Keywords

1 Introduction

Machine learning algorithms have been effectively used for classification purposes in last decades. However, new problems continuously emerge that pose challenge to pattern classifiers. Often these difficulties are embedded in the nature of the data. They may be connected with the volume, non-stationary nature, some specific characteristics, or differing quality of examples. One of such problems is the imbalance between the class representatives.

Standard classifiers assume, that the distribution of objects between classes is roughly equal. When this assumption is violated, they tend to get biased towards the class with higher quantity of examples. This deteriorates the performance over the minority class. Therefore, in order to get a well-balanced classifier that is competent over all of classes, we need to counter the imbalanced distribution.

There is a plethora of methods proposed, usually focusing on some data pre-processing methods or guiding the training process towards the minority examples. Former group concentrates on operations on the dataset in order to re-balance it, and then uses standard classifiers. Latter group works on the original dataset, but changes the training procedure of the classifier. Both of these approaches are considered as an effective aid in the imbalanced classification domain.

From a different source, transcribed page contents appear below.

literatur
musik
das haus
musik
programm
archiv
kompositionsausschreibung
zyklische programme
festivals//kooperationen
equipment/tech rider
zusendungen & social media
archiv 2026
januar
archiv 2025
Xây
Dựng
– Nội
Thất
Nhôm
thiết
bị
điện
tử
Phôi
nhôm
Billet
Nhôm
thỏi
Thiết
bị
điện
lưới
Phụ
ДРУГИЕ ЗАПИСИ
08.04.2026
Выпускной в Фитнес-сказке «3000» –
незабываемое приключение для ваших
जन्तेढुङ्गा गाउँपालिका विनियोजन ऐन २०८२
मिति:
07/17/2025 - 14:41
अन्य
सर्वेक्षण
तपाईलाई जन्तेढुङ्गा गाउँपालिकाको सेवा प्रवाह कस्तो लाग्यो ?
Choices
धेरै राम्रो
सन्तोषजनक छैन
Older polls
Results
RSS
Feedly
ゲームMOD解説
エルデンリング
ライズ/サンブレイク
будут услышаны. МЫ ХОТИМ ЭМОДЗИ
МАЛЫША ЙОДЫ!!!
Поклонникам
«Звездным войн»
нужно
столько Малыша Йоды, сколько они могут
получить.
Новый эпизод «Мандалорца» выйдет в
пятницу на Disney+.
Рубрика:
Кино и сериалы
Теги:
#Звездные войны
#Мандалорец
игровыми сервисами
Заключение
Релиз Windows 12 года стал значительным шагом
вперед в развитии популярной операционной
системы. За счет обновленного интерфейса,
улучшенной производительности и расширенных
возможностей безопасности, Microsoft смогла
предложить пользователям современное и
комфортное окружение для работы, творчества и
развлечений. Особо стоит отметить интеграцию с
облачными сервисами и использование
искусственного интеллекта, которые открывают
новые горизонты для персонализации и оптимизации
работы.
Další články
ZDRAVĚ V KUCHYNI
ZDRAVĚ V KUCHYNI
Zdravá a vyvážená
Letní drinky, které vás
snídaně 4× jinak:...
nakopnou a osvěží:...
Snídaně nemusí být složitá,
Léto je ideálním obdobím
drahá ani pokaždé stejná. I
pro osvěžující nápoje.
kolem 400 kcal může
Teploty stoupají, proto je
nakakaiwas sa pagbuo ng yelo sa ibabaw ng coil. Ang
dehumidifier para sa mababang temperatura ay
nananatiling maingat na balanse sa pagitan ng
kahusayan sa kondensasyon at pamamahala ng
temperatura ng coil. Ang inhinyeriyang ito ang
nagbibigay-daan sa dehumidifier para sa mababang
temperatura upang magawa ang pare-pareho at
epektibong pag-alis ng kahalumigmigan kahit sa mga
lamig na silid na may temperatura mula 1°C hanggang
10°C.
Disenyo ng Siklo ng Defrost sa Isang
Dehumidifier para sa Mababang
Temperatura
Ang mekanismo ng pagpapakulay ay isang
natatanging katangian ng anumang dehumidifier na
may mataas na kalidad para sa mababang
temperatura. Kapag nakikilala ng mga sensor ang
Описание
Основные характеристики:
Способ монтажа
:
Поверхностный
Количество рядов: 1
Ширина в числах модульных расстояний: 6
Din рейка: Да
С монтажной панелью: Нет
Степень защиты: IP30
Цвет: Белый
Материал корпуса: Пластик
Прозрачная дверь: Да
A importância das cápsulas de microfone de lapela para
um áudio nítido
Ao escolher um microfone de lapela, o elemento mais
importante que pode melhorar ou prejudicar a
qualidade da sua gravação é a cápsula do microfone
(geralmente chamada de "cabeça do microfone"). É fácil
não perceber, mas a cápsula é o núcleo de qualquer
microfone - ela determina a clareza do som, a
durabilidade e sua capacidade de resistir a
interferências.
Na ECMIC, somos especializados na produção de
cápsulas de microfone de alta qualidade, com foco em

Between these two groups of methods lies the cost-sensitive solution. Usually during the design of the classifier one assumes that all classes are identically important and calculate the training error on the basis of quantity of misclassified examples (e.g., as in 0–1 loss function). However, in imbalanced domain usually the minority class is the more interesting one. Therefore, one may associate a higher misclassification cost with the minority class examples in order to boost their recognition rate. This will penalize the training process for errors on the minority objects and counter the problem of uneven class representations. Cost-sensitive paradigm has been successfully introduced to some types of classifiers, like decision trees or neural networks.

In this paper, we concentrate on the design of cost-sensitive neural networks. We propose to work with the neural classifiers that use the moving threshold approach for incorporating the classification cost. Here instead of re-balancing the training set or modifying the learning procedure, we scale the continuous output of a neural network. Therefore, we modify the classification phase instead of the training phase. Such a scaling forces the classification boundary to be moved towards the objects with higher cost, thus alleviating the bias towards the majority class.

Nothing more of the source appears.